Assuming that Four Loko consumers care how many ounces of pure alcohol the federal government deems to be a serving, and assuming they are prepared to do the math required to convert pure alcohol ounces into beverage ounces based on alcoholic strength, that last piece of information will be very useful to them. Likewise "serving size," assuming they are pouring their malt beverage into a measuring cup. As for the declaration that one can is 4.7 servings, one can imagine how it might backfire. As I suggested in Reason last year, advertising that a can of Four Loko is equivalent to five drinks calls further attention to the product's most controversial attraction.
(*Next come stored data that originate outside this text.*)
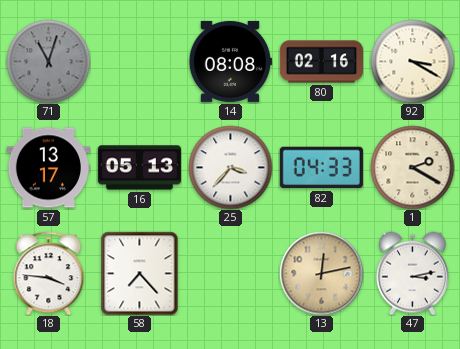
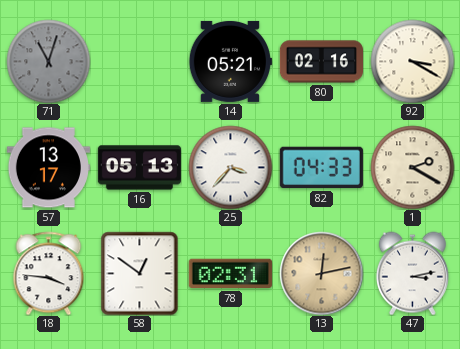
14: 08:08 -> 05:21
58: 7:23 -> 12:51
78: none -> 02:31
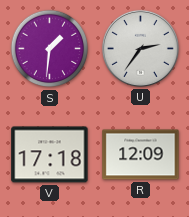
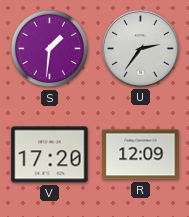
V: 17:18 -> 17:20
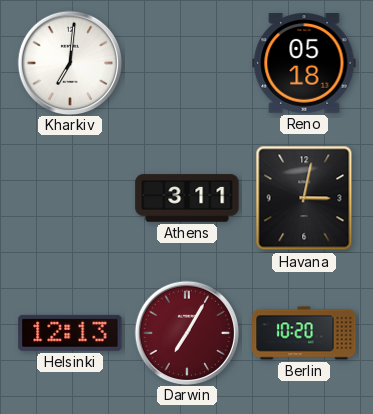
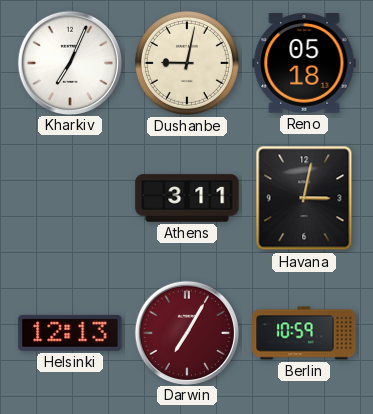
Kharkiv: 7:01 -> 7:04
Dushanbe: none -> 9:02
Berlin: 10:20 -> 10:59
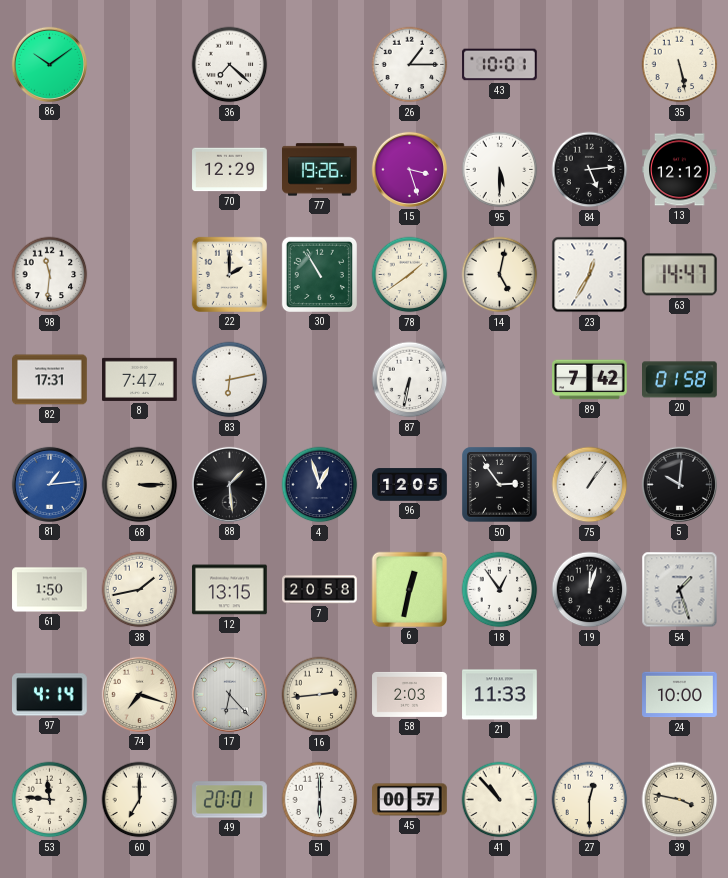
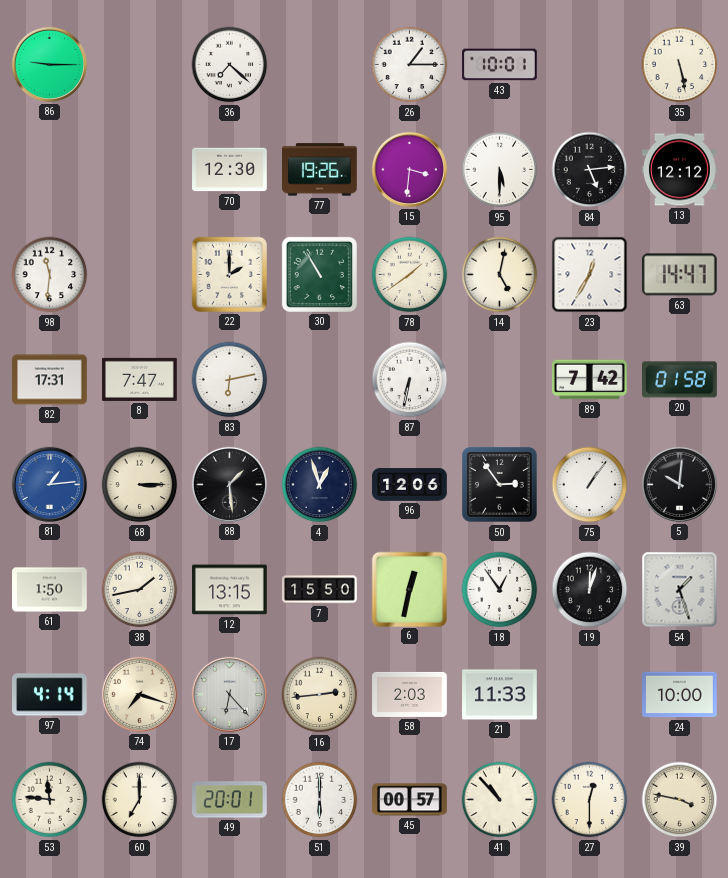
86: 10:09 -> 9:15
70: 12:29 -> 12:30
15: 3:27 -> 3:31
96: 12:05 -> 12:06
7: 20:58 -> 15:50
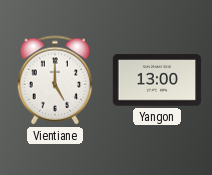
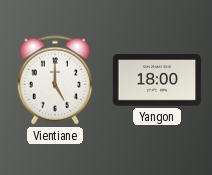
Yangon: 13:00 -> 18:00
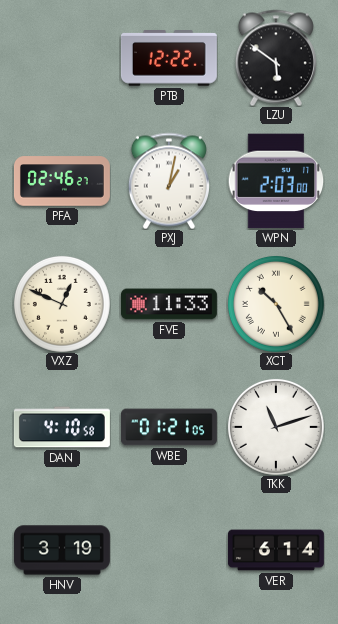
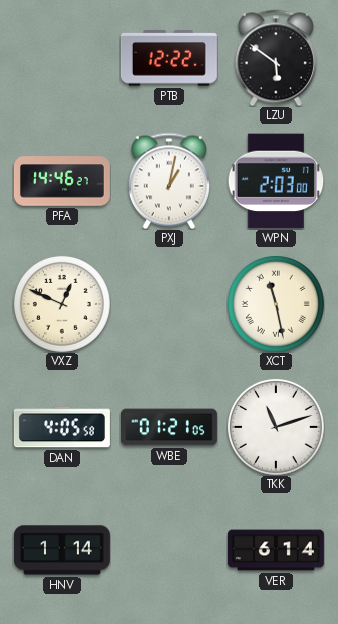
PFA: 02:46 -> 14:46
FVE: 11:33 -> none
XCT: 10:25 -> 11:28
DAN: 4:10 -> 4:05
HNV: 3:19 -> 1:14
Apparently I was not the only person to think of that. The FTC originally proposed a more prominent statement saying, "This can has as much alcohol as 4.5 regular (12 oz. 5% alc/vol) beers." But Reuters reports that the commission thought better of that idea:
The FTC said it had earlier considered requiring alcohol information on the fronts of cans. But it said some commentators feared this could encourage binge drinking, by promoting Four Loko as "an efficient, inexpensive way to become inebriated."
Solution: Put the same information on the can, but make it so inconspicuous that no one will notice it. This is the FTC's idea of a balanced approach to consumer protection.
The FTC's order is the second federal crackdown on Four Loko. The first, by the Food and Drug Administration, resulted in its decaffeination, through a completely rational, science-based process that I chronicled in Reason two years ago.